Green22 Green22 11/27/2018 03:11
MC had a clear adv. game 12 he knew it we all saw it so maybe there's something going on behind the scenes with him.. I'm rooting for Fabi anyway.
geraldsky geraldsky 11/27/2018 03:07
Whoever wins in the tiebreaks, shall be crowned as the World Rapid or World Blitz Champion.
DMG-Chessman DMG-Chessman 11/27/2018 02:50
@tom_70 That's a fairly good question, though the statement by itself may be just speculating. Why don't we all wait until this is over, let Carlsen reflect on it and when the time is right i'm sure we'll learn what really happened. Maybe he wasn't feeling 100%, maybe something occurred in his private life, maybe he is tired, or maybe maybe maybe? And as you point out, maybe he's just 5 years older. But, does it really matter if Real Madrid qualifies over two soccer games for the final, drawing 1-1 away and 0-0 at home, conceding a red card and playing afwully bad?
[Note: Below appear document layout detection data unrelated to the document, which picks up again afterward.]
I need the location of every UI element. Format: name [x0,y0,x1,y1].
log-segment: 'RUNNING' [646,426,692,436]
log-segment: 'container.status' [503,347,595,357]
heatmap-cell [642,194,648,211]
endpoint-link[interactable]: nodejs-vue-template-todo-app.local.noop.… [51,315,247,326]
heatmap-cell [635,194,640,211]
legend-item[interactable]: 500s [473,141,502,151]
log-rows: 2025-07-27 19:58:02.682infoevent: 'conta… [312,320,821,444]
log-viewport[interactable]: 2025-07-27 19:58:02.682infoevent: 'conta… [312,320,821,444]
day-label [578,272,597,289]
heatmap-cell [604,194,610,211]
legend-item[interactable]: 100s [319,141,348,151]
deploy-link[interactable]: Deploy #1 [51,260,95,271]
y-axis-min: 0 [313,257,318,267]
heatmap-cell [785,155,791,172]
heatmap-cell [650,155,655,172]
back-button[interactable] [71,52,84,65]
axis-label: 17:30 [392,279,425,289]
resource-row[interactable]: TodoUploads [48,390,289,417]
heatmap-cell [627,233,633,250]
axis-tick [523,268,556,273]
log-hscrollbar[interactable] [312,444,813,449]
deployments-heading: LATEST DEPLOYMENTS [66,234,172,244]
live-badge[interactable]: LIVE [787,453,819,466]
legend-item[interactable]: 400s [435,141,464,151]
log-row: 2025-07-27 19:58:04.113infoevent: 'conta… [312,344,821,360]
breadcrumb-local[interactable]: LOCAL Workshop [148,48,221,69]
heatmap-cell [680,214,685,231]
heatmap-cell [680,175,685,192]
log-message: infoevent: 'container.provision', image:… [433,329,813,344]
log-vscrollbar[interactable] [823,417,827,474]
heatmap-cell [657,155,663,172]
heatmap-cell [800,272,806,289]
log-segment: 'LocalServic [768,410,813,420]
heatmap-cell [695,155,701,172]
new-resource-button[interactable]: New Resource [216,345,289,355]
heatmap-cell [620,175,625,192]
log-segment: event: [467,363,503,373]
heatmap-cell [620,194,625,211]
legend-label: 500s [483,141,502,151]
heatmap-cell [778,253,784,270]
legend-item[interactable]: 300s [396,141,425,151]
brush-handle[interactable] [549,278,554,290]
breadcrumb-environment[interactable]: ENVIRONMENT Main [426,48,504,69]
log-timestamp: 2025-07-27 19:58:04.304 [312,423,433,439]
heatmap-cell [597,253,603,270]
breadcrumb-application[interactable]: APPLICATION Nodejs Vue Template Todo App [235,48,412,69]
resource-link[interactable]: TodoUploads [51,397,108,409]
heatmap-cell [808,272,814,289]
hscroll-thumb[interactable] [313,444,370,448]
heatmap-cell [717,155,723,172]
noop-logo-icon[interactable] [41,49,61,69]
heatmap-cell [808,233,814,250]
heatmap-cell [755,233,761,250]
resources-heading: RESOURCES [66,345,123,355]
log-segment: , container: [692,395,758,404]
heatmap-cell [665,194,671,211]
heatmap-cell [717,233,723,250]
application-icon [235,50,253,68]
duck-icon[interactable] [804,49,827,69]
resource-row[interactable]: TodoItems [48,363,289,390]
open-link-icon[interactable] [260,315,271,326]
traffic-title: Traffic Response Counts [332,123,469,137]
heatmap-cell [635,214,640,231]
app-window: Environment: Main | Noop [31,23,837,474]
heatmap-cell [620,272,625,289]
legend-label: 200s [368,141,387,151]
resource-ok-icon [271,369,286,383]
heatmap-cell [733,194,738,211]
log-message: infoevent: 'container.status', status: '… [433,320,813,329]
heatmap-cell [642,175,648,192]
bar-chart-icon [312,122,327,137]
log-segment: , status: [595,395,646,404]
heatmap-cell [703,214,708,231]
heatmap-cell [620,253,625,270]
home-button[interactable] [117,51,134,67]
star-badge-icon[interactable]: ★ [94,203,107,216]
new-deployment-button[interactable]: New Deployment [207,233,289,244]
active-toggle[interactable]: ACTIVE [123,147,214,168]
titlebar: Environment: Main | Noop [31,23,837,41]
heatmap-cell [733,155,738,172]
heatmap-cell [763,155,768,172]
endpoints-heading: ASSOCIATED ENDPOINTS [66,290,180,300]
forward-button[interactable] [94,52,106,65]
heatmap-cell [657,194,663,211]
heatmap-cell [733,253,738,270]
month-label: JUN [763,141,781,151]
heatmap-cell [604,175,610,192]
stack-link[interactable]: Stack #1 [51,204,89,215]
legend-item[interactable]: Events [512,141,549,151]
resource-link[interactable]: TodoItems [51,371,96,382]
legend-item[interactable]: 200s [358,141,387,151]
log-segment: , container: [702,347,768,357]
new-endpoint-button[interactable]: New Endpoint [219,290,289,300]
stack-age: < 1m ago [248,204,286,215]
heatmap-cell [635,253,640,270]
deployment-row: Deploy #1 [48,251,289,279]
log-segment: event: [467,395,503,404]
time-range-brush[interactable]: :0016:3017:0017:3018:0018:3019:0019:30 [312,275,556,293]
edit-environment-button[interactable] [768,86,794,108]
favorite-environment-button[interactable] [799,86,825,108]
At the end Carlsen doesn't has to prove anything anymore. Magnus was playing way above average, not even close to dull. He just played Fabi! Else, what to say about Fabi? If Carlsen would be that bad and unprepared etc, how come Fabi couldn't make a fist? I truly think this WC between these two phenomenal players was tough enough, highly accurate, very edgy and very much misinterpreted. All i hear and read is people being disappointed. People wishing for results like +3 =7 -2. Those Kasparov/Fischer days full of blunders and inaccuracies are over. (Well...Giri would achieve that being on the losing end). Remember, these guys found their moves hanging over the board, not relaxt analyzing while looking at engines evaluations with a cup of hot chocolate milk and ABBA music in the back ground...
rzulu rzulu 11/27/2018 02:20
I still feel today's chess is so different from the active chess of the past.Besides these are the two strongest players on the planet. What risk did pipo want them to take???